Des critiques mitigées

Provocateur, politique, volontiers caricatural et outrancier Ruben Östlund prend bien soin, dans "Sans filtre", d'égratigner aussi les faibles, aussi méchants et médiocres que les puissants. Et prompts à abuser à leur tour du pouvoir dès qu'ils l'obtiennent.

Puissante critique des vanités des riches et célèbres ou farce satirique ennuyeuse, il y a eu débat à Cannes après la remise de la Palme d'or. Pour Rafael Wolf, critique cinéma à la RTS, le film se situe plutôt du côté de la farce satirique qui aurait toutefois pu être efficace, si elle n'était pas si attendue: "C'est un peu le phénomène de l'auteur intéressant qui glisse vers un cinéma formaté à partir du moment où on lui dit qu'il est un génie. [...] Un regard d'un cynisme et d'une misanthropie qui me laisse pantois. J'ai l'impression que le réalisateur regarde et surplombe tous ses personnages avec le même mépris.
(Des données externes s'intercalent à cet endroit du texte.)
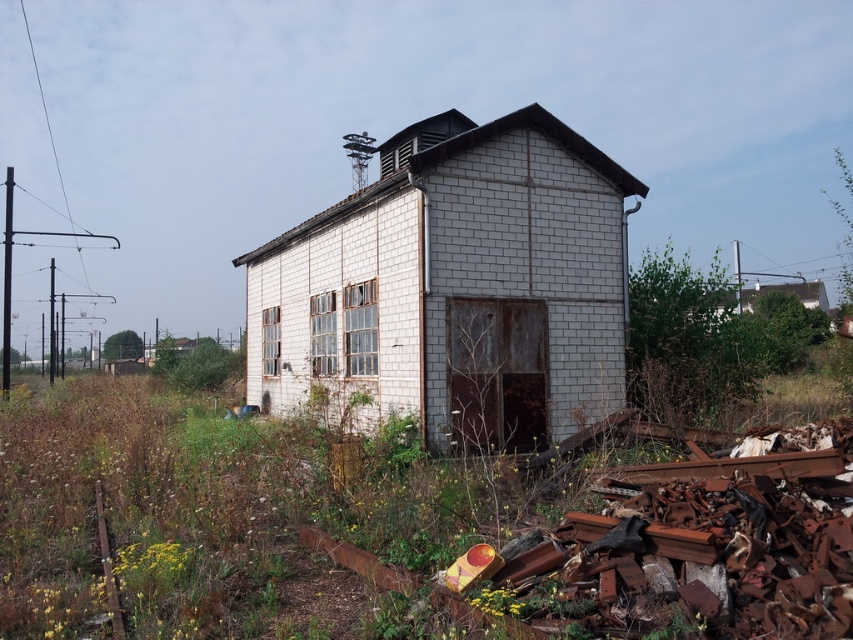 Question: Estimate the real-world distances between objects in this image. Which object is closer to the rusty metal train track at lower left?

Choices:
 (A) white brick building at center
 (B) white brick hut at upper right

Answer: (A)

Question: Can you confirm if white brick building at center is smaller than white brick hut at upper right?

Choices:
 (A) no
 (B) yes

Answer: (B)

Question: Is white brick building at center closer to the viewer compared to white brick hut at upper right?

Choices:
 (A) yes
 (B) no

Answer: (A)

Question: Which point is farther to the camera?

Choices:
 (A) [792, 288]
 (B) [265, 278]
 (C) [115, 616]

Answer: (A)

Question: Does white brick building at center appear on the left side of rusty metal train track at lower left?

Choices:
 (A) no
 (B) yes

Answer: (A)

Question: Considering the real-world distances, which object is closest to the white brick building at center?

Choices:
 (A) rusty metal train track at lower left
 (B) white brick hut at upper right

Answer: (A) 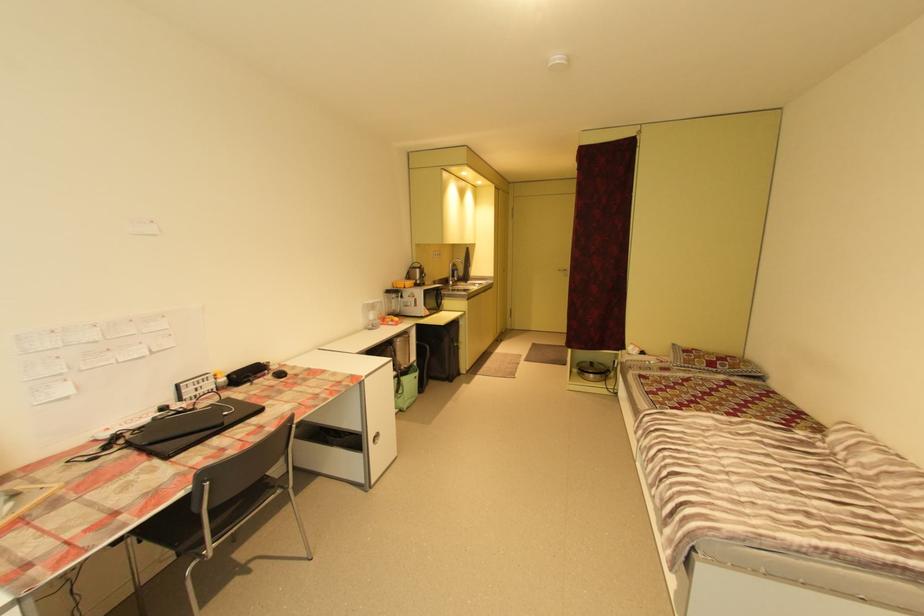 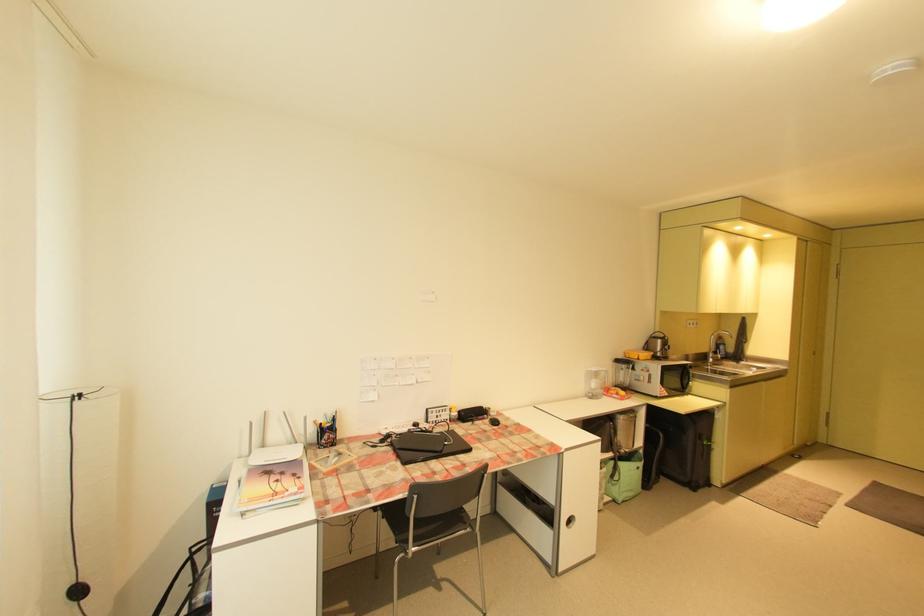 The point at (458,277) is marked in the first image. Where is the corresponding point in the second image?

(722, 353)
C'est vraiment un type de cinéma que je déteste". Seul le jeu de Woody Harrelson sort son épingle du jeu et trouve grâce aux yeux du chroniqueur.

A ses côtés dans le débat cinéma de l'émission "Vertigo", le critique Vincent Adatte nuance quant à lui un peu le propos: "Le film démarre bien. [...] Mais effectivement, au fil de son déroulement, il perd de son intérêt".